It is true that sometimes we need to catch panics to ensure robustness. For example, perhaps we don't want a panic in a request handler to terminate the whole web server program. But that's none of tokio's business! It's web framework's or even web application's business! It is possible to use tokio for something besides web applications, and in those use cases panics definitely shouldn't be silently ignored.

Consider reopening.

Darksonn · 2020-07-25T11:06:36Z

Regarding the "anywhere else in Rust" part, I will note that we are mirroring the behavior of std::thread. See also #1830 and #1879.

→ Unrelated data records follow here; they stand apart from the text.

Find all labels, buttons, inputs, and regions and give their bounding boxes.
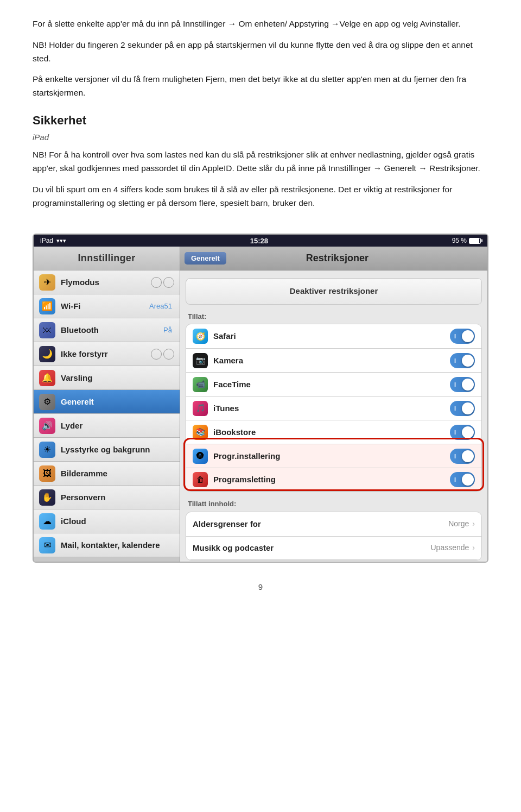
nav-row-aldersgrenser[interactable]: Aldersgrenser for Norge › <box>186 512 481 536</box>
flymodus-toggle[interactable] <box>151 277 174 288</box>
page-number: 9 <box>0 574 521 599</box>
sidebar-item-wifi[interactable]: 📶 Wi-Fi Area51 <box>34 294 180 318</box>
safari-label: Safari <box>213 330 450 343</box>
battery-icon <box>469 238 481 244</box>
ibooks-label: iBookstore <box>213 426 450 439</box>
paragraph-5: Du vil bli spurt om en 4 siffers kode so… <box>33 183 488 210</box>
ipad-body: Innstillinger ✈ Flymodus 📶 Wi-Fi Area51 … <box>34 247 487 562</box>
ibooks-icon: 📚 <box>193 425 208 440</box>
mail-icon: ✉ <box>39 537 55 553</box>
prog-delete-toggle[interactable]: I <box>450 472 475 487</box>
facetime-toggle-knob <box>462 379 474 391</box>
sounds-icon: 🔊 <box>39 418 55 434</box>
circle-empty-1 <box>151 277 162 288</box>
sidebar-title: Innstillinger <box>34 247 180 270</box>
nav-bar: Generelt Restriksjoner <box>180 247 487 270</box>
ipad-screenshot: iPad ▾▾▾ 15:28 95 % Innstillinger ✈ Flym… <box>33 234 488 563</box>
generelt-label: Generelt <box>61 396 174 408</box>
privacy-icon: ✋ <box>39 489 55 506</box>
sidebar-item-personvern[interactable]: ✋ Personvern <box>34 486 180 509</box>
delete-icon: 🗑 <box>193 472 208 487</box>
aldersgrenser-label: Aldersgrenser for <box>193 518 448 531</box>
personvern-label: Personvern <box>61 492 174 504</box>
nav-row-musikk[interactable]: Musikk og podcaster Upassende › <box>186 536 481 560</box>
status-bar: iPad ▾▾▾ 15:28 95 % <box>34 235 487 247</box>
safari-toggle[interactable]: I <box>450 329 475 344</box>
bluetooth-value: På <box>163 325 172 336</box>
dnd-toggle[interactable] <box>151 349 174 360</box>
subtitle-ipad: iPad <box>33 131 488 144</box>
icloud-label: iCloud <box>61 515 174 528</box>
lyder-label: Lyder <box>61 420 174 432</box>
wifi-value: Area51 <box>149 301 172 312</box>
battery-percent: 95 % <box>452 236 467 246</box>
sidebar-item-lyder[interactable]: 🔊 Lyder <box>34 414 180 438</box>
ipad-label: iPad <box>40 236 53 246</box>
status-bar-right: 95 % <box>452 236 481 246</box>
dnd-circle-1 <box>151 349 162 360</box>
restriction-item-safari[interactable]: 🧭 Safari I <box>186 324 481 348</box>
chevron-icon-1: › <box>472 518 475 530</box>
panel-content: Deaktiver restriksjoner Tillat: 🧭 Safari… <box>180 270 487 562</box>
status-bar-left: iPad ▾▾▾ <box>40 236 66 246</box>
airplane-icon: ✈ <box>39 274 55 291</box>
restriction-item-itunes[interactable]: 🎵 iTunes I <box>186 396 481 420</box>
musikk-value: Upassende <box>431 542 469 553</box>
facetime-toggle[interactable]: I <box>450 377 475 392</box>
paragraph-4: NB! For å ha kontroll over hva som laste… <box>33 148 488 175</box>
prog-install-toggle[interactable]: I <box>450 449 475 464</box>
deactivate-restrictions-button[interactable]: Deaktiver restriksjoner <box>186 278 482 305</box>
appstore-icon: 🅐 <box>193 449 208 464</box>
sidebar: Innstillinger ✈ Flymodus 📶 Wi-Fi Area51 … <box>34 247 180 562</box>
kamera-toggle[interactable]: I <box>450 353 475 368</box>
notification-icon: 🔔 <box>39 370 55 386</box>
restriction-item-kamera[interactable]: 📷 Kamera I <box>186 348 481 372</box>
facetime-icon: 📹 <box>193 377 208 392</box>
sidebar-item-varsling[interactable]: 🔔 Varsling <box>34 366 180 390</box>
sidebar-item-mail[interactable]: ✉ Mail, kontakter, kalendere <box>34 533 180 557</box>
right-panel: Generelt Restriksjoner Deaktiver restrik… <box>180 247 487 562</box>
paragraph-3: På enkelte versjoner vil du få frem muli… <box>33 73 488 100</box>
mail-label: Mail, kontakter, kalendere <box>61 539 174 552</box>
picture-icon: 🖼 <box>39 465 55 482</box>
restrictions-group: 🧭 Safari I 📷 Kamera I <box>186 324 482 492</box>
sidebar-item-bluetooth[interactable]: ⯵ Bluetooth På <box>34 318 180 342</box>
general-icon: ⚙ <box>39 394 55 410</box>
ibooks-toggle[interactable]: I <box>450 425 475 440</box>
back-button[interactable]: Generelt <box>185 252 226 265</box>
text-content: For å slette enkelte app'er må du inn på… <box>0 0 521 228</box>
restriction-item-prog-install[interactable]: 🅐 Progr.installering I <box>186 444 481 468</box>
bluetooth-icon: ⯵ <box>39 322 55 338</box>
facetime-label: FaceTime <box>213 379 450 391</box>
sidebar-item-icloud[interactable]: ☁ iCloud <box>34 509 180 533</box>
restrictions-group-wrapper: 🧭 Safari I 📷 Kamera I <box>180 324 487 492</box>
wifi-icon: ▾▾▾ <box>56 236 66 246</box>
panel-title: Restriksjoner <box>231 251 444 266</box>
itunes-icon: 🎵 <box>193 401 208 416</box>
sidebar-item-bilderamme[interactable]: 🖼 Bilderamme <box>34 462 180 486</box>
restriction-item-prog-delete[interactable]: 🗑 Programsletting I <box>186 468 481 492</box>
sidebar-item-flymodus[interactable]: ✈ Flymodus <box>34 270 180 294</box>
sidebar-item-generelt[interactable]: ⚙ Generelt <box>34 390 180 414</box>
brightness-icon: ☀ <box>39 442 55 458</box>
kamera-toggle-knob <box>462 355 474 367</box>
restriction-item-facetime[interactable]: 📹 FaceTime I <box>186 372 481 396</box>
musikk-label: Musikk og podcaster <box>193 542 431 555</box>
paragraph-1: For å slette enkelte app'er må du inn på… <box>33 17 488 31</box>
wifi-label: Wi-Fi <box>61 300 149 313</box>
nav-rows-group: Aldersgrenser for Norge › Musikk og podc… <box>186 512 482 561</box>
itunes-label: iTunes <box>213 402 450 415</box>
itunes-toggle[interactable]: I <box>450 401 475 416</box>
sidebar-item-dnd[interactable]: 🌙 Ikke forstyrr <box>34 342 180 366</box>
safari-icon: 🧭 <box>193 329 208 344</box>
kamera-label: Kamera <box>213 355 450 367</box>
paragraph-2: NB! Holder du fingeren 2 sekunder på en … <box>33 39 488 66</box>
tillat-section-label: Tillat: <box>180 308 487 324</box>
bluetooth-label: Bluetooth <box>61 324 163 337</box>
icloud-icon: ☁ <box>39 513 55 530</box>
sidebar-item-lysstyrke[interactable]: ☀ Lysstyrke og bakgrunn <box>34 438 180 462</box>
itunes-toggle-knob <box>462 402 474 414</box>
varsling-label: Varsling <box>61 372 174 385</box>
prog-delete-label: Programsletting <box>213 474 450 486</box>
restriction-item-ibooks[interactable]: 📚 iBookstore I <box>186 420 481 444</box>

carllerche · 2020-07-25T18:25:31Z

tokio::spawn models thread::spawn. As @Darksonn mentioned, thread::spawn does not abort the process on panic. Spawned tasks are unwind-safe due to the Send + 'static bound.

In order to deviate from thread::spawn's behavior, we would need a compelling argument.

I could buy into a shutdown_on_panic flag to runtime given a compelling argument. One would have to explain why std's behavior is not sufficient (i.e. configure the process to abort on panic).

s97712 · 2020-08-06T19:05:25Z

tokio::spawn models thread::spawn. As @Darksonn mentioned, thread::spawn does not abort the process on panic. Spawned tasks are unwind-safe due to the Send + 'static bound.

In order to deviate from thread::spawn's behavior, we would need a compelling argument.

I could buy into a shutdown_on_panic flag to runtime given a compelling argument. One would have to explain why std's behavior is not sufficient (i.e. configure the process to abort on panic).

What about spawn_local? Whether to consider to end the current thread when panic in the "local task"?

Darksonn · 2020-08-06T20:24:12Z

I don't think spawn_local and spawn should have different behaviour on this point.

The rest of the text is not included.